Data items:
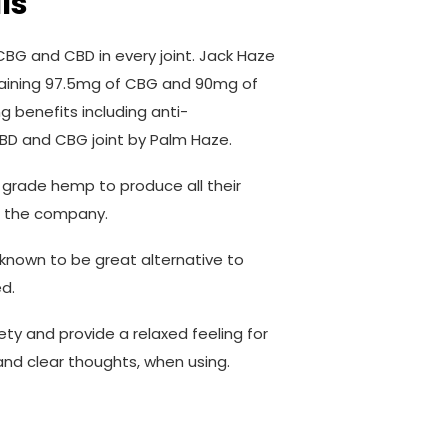
ls
BG and CBD in every joint. Jack Haze
ntaining 97.5mg of CBG and 90mg of
 benefits including anti-
 CBD and CBG joint by Palm Haze.
 grade hemp to produce all their
f the company.
n known to be great alternative to
d.
iety and provide a relaxed feeling for
and clear thoughts, when using.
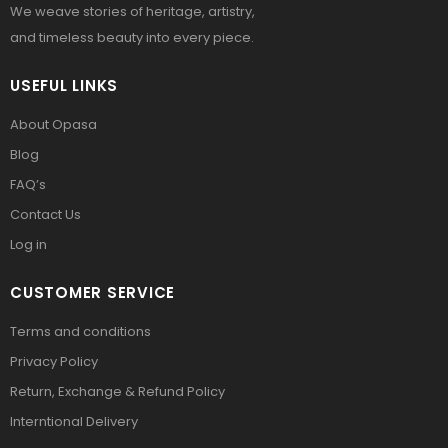
We weave stories of heritage, artistry,
and timeless beauty into every piece.
USEFUL LINKS
About Opasa
Blog
FAQ’s
Contact Us
Log in
CUSTOMER SERVICE
Terms and conditions
Privacy Policy
Return, Exchange & Refund Policy
Interntional Delivery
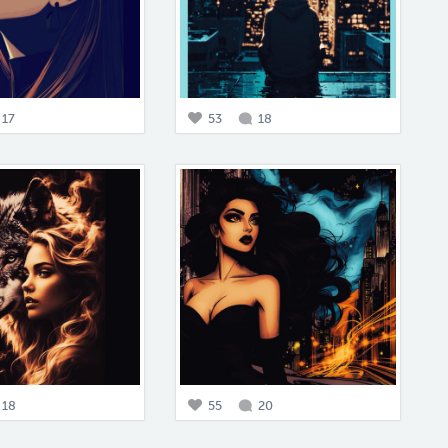
17
53
18
18
55
20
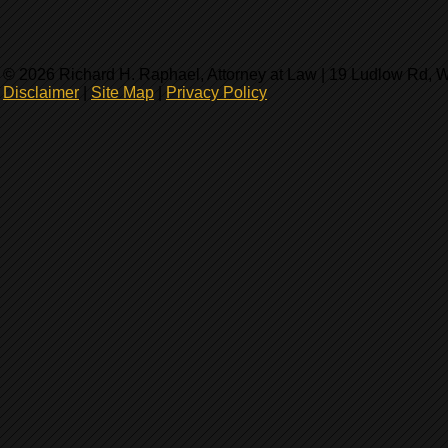
© 2026 Richard H. Raphael, Attorney at Law | 19 Ludlow Rd, 
Disclaimer
|
Site Map
|
Privacy Policy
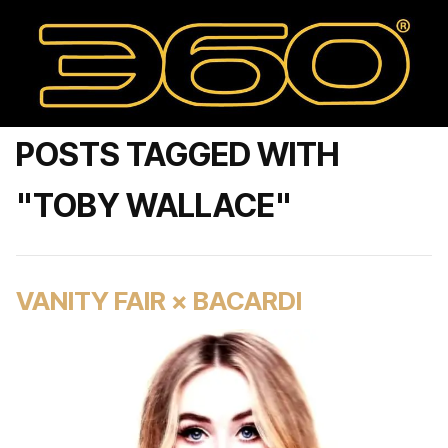
POSTS TAGGED WITH
"TOBY WALLACE"
VANITY FAIR × BACARDI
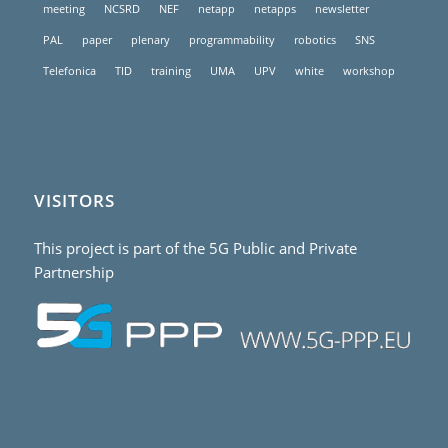
meeting
NCSRD
NEF
netapp
netapps
newsletter
PAL
paper
plenary
programmability
robotics
SNS
Telefonica
TID
training
UMA
UPV
white
workshop
VISITORS
This project is part of the 5G Public and Private
Partnership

Instructions for the task:
Pull out every line of the records that includes the string "Haze".

Answer:
BG and CBD in every joint. Jack Haze
 CBD and CBG joint by Palm Haze.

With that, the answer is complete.